Funding for the project has also been received from Garfield Weston, La Farge, Viridor Credits, Bolsover & Staveley Methodist Circuit and Sheffield Methodist District.
Michael Seston, Property Steward at the church, says: “The school room was originally built in the 1940s and has always been well used, but the facilities have become very outdated in recent years and we knew we had to do something about it if it was going to be properly sustainable in the future.
“We try to keep the charges we make for using the school room down to a reasonable level, and were confident that there would be even greater demand from across the community for us to tap into if we were able to bring our facilities up to the standard that people expect these days.
“Even though the building work has yet to be finalised, we’re already seeing greater interest in what we’ll have to offer and are excited at the prospects for the school room once everything is ready.
“Finding the funding required for this type of work is a challenge in the current environment, but Banks were very forthcoming in wanting to help us and we’re very grateful for their support, which will stand us in very good stead as the church enters its second century.”
Banks is the company behind the proposed Losk Lane wind farm to the south of Bolsover, which would sit on land to the north of Glapwell, approximately two miles to the east of the M1 motorway, and which would produce enough renewable energy to meet the annual electricity requirements of around 4,951 homes.

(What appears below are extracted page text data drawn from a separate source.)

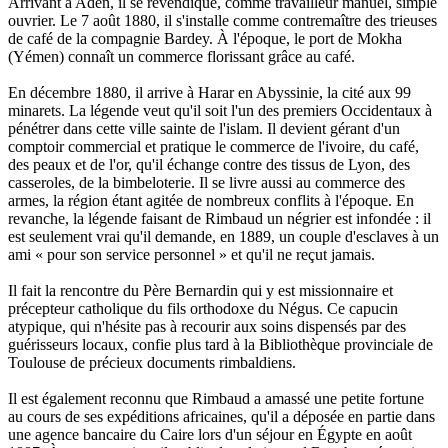
Arrivant à Aden, il se revendique, comme travailleur manuel, simple
ouvrier. Le 7 août 1880, il s'installe comme contremaître des trieuses
de café de la compagnie Bardey. À l'époque, le port de Mokha
(Yémen) connaît un commerce florissant grâce au café.
En décembre 1880, il arrive à Harar en Abyssinie, la cité aux 99
minarets. La légende veut qu'il soit l'un des premiers Occidentaux à
pénétrer dans cette ville sainte de l'islam. Il devient gérant d'un
comptoir commercial et pratique le commerce de l'ivoire, du café,
des peaux et de l'or, qu'il échange contre des tissus de Lyon, des
casseroles, de la bimbeloterie. Il se livre aussi au commerce des
armes, la région étant agitée de nombreux conflits à l'époque. En
revanche, la légende faisant de Rimbaud un négrier est infondée : il
est seulement vrai qu'il demande, en 1889, un couple d'esclaves à un
ami « pour son service personnel » et qu'il ne reçut jamais.
Il fait la rencontre du Père Bernardin qui y est missionnaire et
précepteur catholique du fils orthodoxe du Négus. Ce capucin
atypique, qui n'hésite pas à recourir aux soins dispensés par des
guérisseurs locaux, confie plus tard à la Bibliothèque provinciale de
Toulouse de précieux documents rimbaldiens.
Il est également reconnu que Rimbaud a amassé une petite fortune
au cours de ses expéditions africaines, qu'il a déposée en partie dans
une agence bancaire du Caire lors d'un séjour en Égypte en août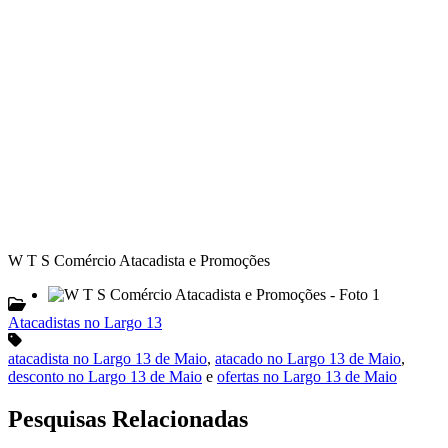
W T S Comércio Atacadista e Promoções
Atacadistas no Largo 13
atacadista no Largo 13 de Maio
,
atacado no Largo 13 de Maio
,
desconto no Largo 13 de Maio
e
ofertas no Largo 13 de Maio
Pesquisas Relacionadas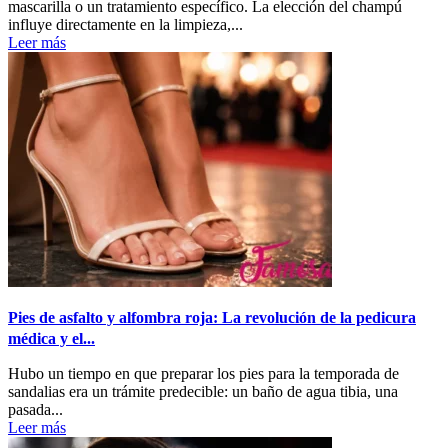
mascarilla o un tratamiento específico. La elección del champú
influye directamente en la limpieza,...
Leer más
Pies de asfalto y alfombra roja: La revolución de la pedicura
médica y el...
Hubo un tiempo en que preparar los pies para la temporada de
sandalias era un trámite predecible: un baño de agua tibia, una
pasada...
Leer más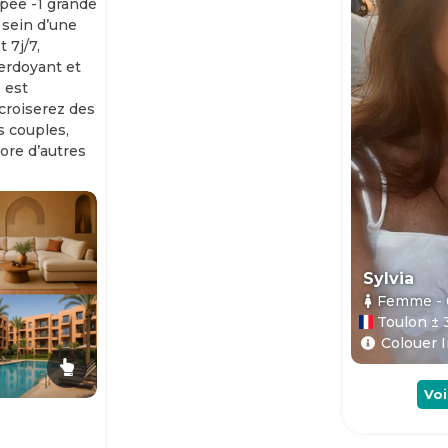
ipée -1 grande
 sein d’une
 7j/7,
erdoyant et
 est
 croiserez des
es couples,
ore d’autres
Sylvia
Femme
-
Toulon ± 
Colouer I
Voi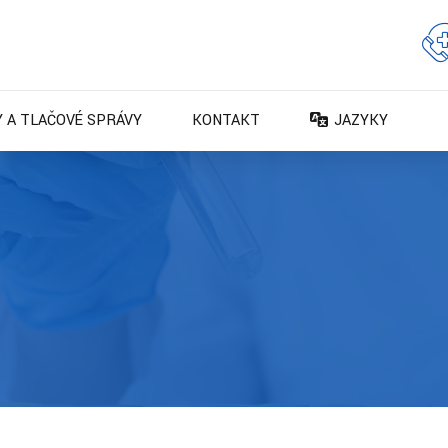
 A TLAČOVÉ SPRÁVY
KONTAKT
JAZYKY
DA – Dansk
DE – Deutsch
EN – English
ES – Español
FR – Français
FI – Suomi
IT – Italiano
NO – Norsk bokm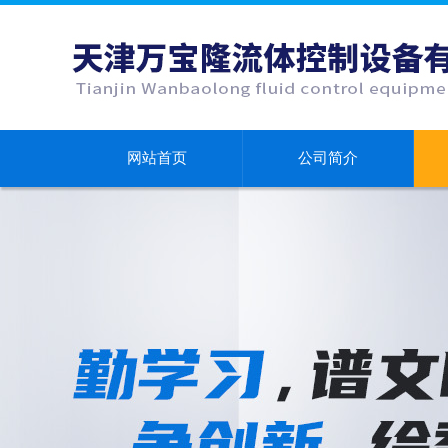
网站首页
公司简介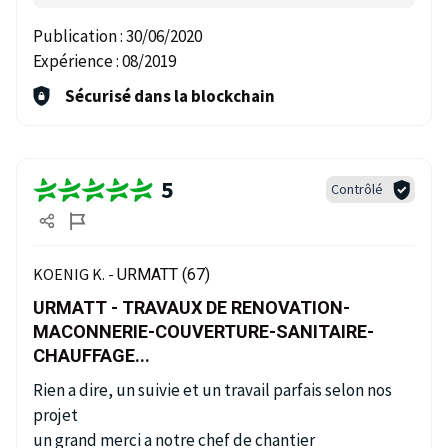
Publication :
30/06/2020
Expérience :
08/2019
Sécurisé dans la blockchain
5
Contrôlé
KOENIG K. -
URMATT (67)
URMATT - TRAVAUX DE RENOVATION-
MACONNERIE-COUVERTURE-SANITAIRE-
CHAUFFAGE...
Rien a dire, un suivie et un travail parfais selon nos
projet
un grand merci a notre chef de chantier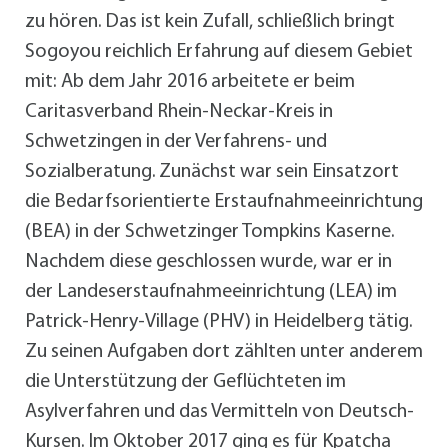
zu hören. Das ist kein Zufall, schließlich bringt
Sogoyou reichlich Erfahrung auf diesem Gebiet
mit: Ab dem Jahr 2016 arbeitete er beim
Caritasverband Rhein-Neckar-Kreis in
Schwetzingen in der Verfahrens- und
Sozialberatung. Zunächst war sein Einsatzort
die Bedarfsorientierte Erstaufnahmeeinrichtung
(BEA) in der Schwetzinger Tompkins Kaserne.
Nachdem diese geschlossen wurde, war er in
der Landeserstaufnahmeeinrichtung (LEA) im
Patrick-Henry-Village (PHV) in Heidelberg tätig.
Zu seinen Aufgaben dort zählten unter anderem
die Unterstützung der Geflüchteten im
Asylverfahren und das Vermitteln von Deutsch-
Kursen. Im Oktober 2017 ging es für Kpatcha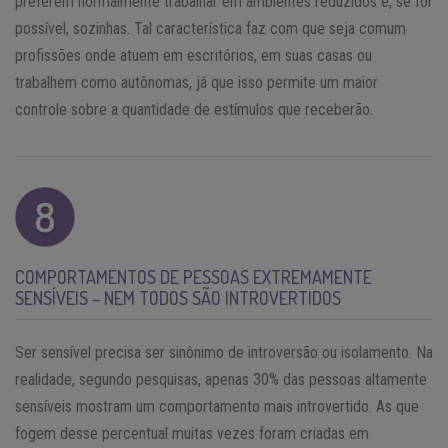
preferem normalmente trabalhar em ambientes reduzidos e, se for
possível, sozinhas. Tal característica faz com que seja comum
profissões onde atuem em escritórios, em suas casas ou
trabalhem como autônomas, já que isso permite um maior
controle sobre a quantidade de estímulos que receberão.
COMPORTAMENTOS DE PESSOAS EXTREMAMENTE
SENSÍVEIS – NEM TODOS SÃO INTROVERTIDOS
Ser sensível precisa ser sinônimo de introversão ou isolamento. Na
realidade, segundo pesquisas, apenas 30% das pessoas altamente
sensíveis mostram um comportamento mais introvertido. As que
fogem desse percentual muitas vezes foram criadas em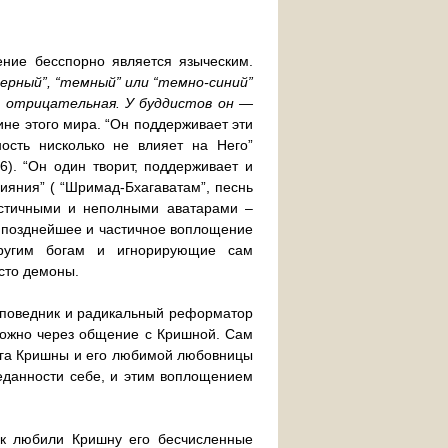
ение бесспорно является языческим.
ерный”, “темный” или “темно-синий”
 отрицательная. У буддистов он —
ине этого мира. “Он поддерживает эти
ость нисколько не влияет на Него”
36). “Он один творит, поддерживает и
лияния” ( “Шримад-Бхагаватам”, песнь
частичными и неполными аватарами –
 – позднейшее и частичное воплощение
ругим богам и игнорирующие сам
осто демоны.
роповедник и радикальный реформатор
можно через общение с Кришной. Сам
ога Кришны и его любимой любовницы
реданности себе, и этим воплощением
ак любили Кришну его бесчисленные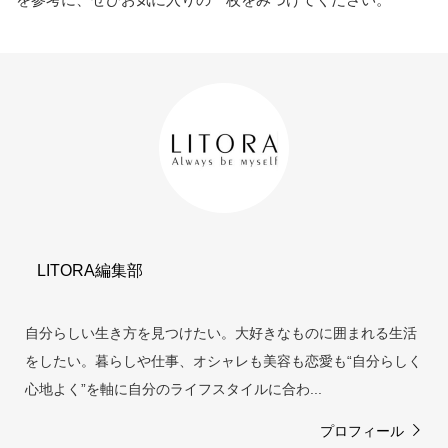
LITORA編集部
自分らしい生き方を見つけたい。大好きなものに囲まれる生活
をしたい。暮らしや仕事、オシャレも美容も恋愛も“自分らしく
心地よく”を軸に自分のライフスタイルに合わ...
プロフィール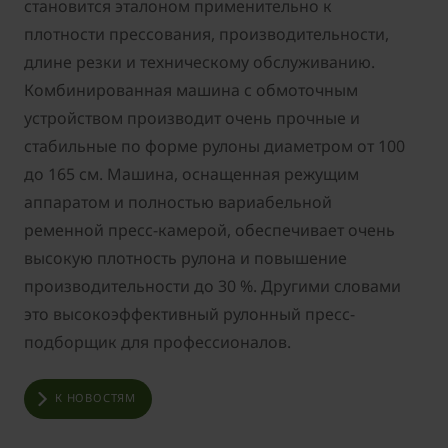
становится эталоном применительно к
плотности прессования, производительности,
длине резки и техническому обслуживанию.
Комбинированная машина с обмоточным
устройством производит очень прочные и
стабильные по форме рулоны диаметром от 100
до 165 см. Машина, оснащенная режущим
аппаратом и полностью вариабельной
ременной пресс-камерой, обеспечивает очень
высокую плотность рулона и повышение
производительности до 30 %. Другими словами
это высокоэффективный рулонный пресс-
подборщик для профессионалов.
К НОВОСТЯМ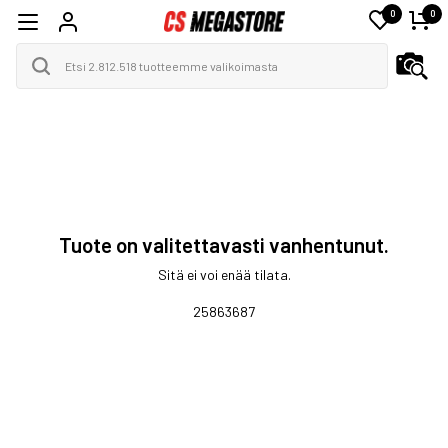
0
0
Tuote on valitettavasti vanhentunut.
Sitä ei voi enää tilata.
25863687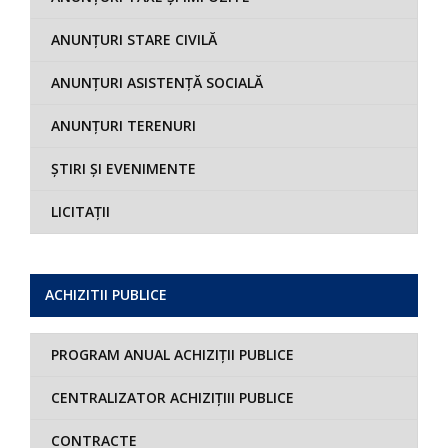
ANUNȚURI STARE CIVILĂ
ANUNȚURI ASISTENȚĂ SOCIALĂ
ANUNȚURI TERENURI
ȘTIRI ȘI EVENIMENTE
LICITAȚII
ACHIZITII PUBLICE
PROGRAM ANUAL ACHIZIȚII PUBLICE
CENTRALIZATOR ACHIZIȚIII PUBLICE
CONTRACTE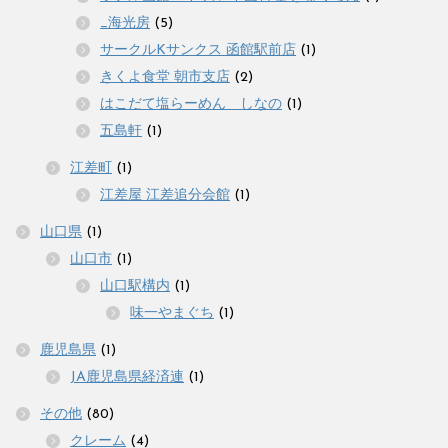
_海光房
(5)
サークルKサンクス 函館駅前店
(1)
きくよ食堂 朝市支店
(2)
はこだて塩らーめん しなの
(1)
五島軒
(1)
江差町
(1)
江差屋 江差追分会館
(1)
山口県
(1)
山口市
(1)
山口駅構内
(1)
味一やまぐち
(1)
鹿児島県
(1)
JA鹿児島県経済連
(1)
その他
(80)
クレーム
(4)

If the scheme is approved, Banks has committed to making a £50,000 investment in setting up a Warm Zone scheme across the Bolsover area, which will deliver a range of energy efficiency improvements into local properties, as well a establishing long-term benefits fund that would enable the company to fund a range of community and environmental improvements in partnership with local people.
Mark Dowdall, environment and community director at Banks Group, says: “The church clearly plays a pivotal part in village life, and it’s very fitting that we’ve been able to provide this support at the beginning of its centenary year.
“Our aim is to deliver long-lasting economic, social, employment and environmental benefits such as this to the communities in and around which we’re working or looking to work, and we hope that this project is just the start of the local community improvements we’ll be able to assist in making over the years to come.”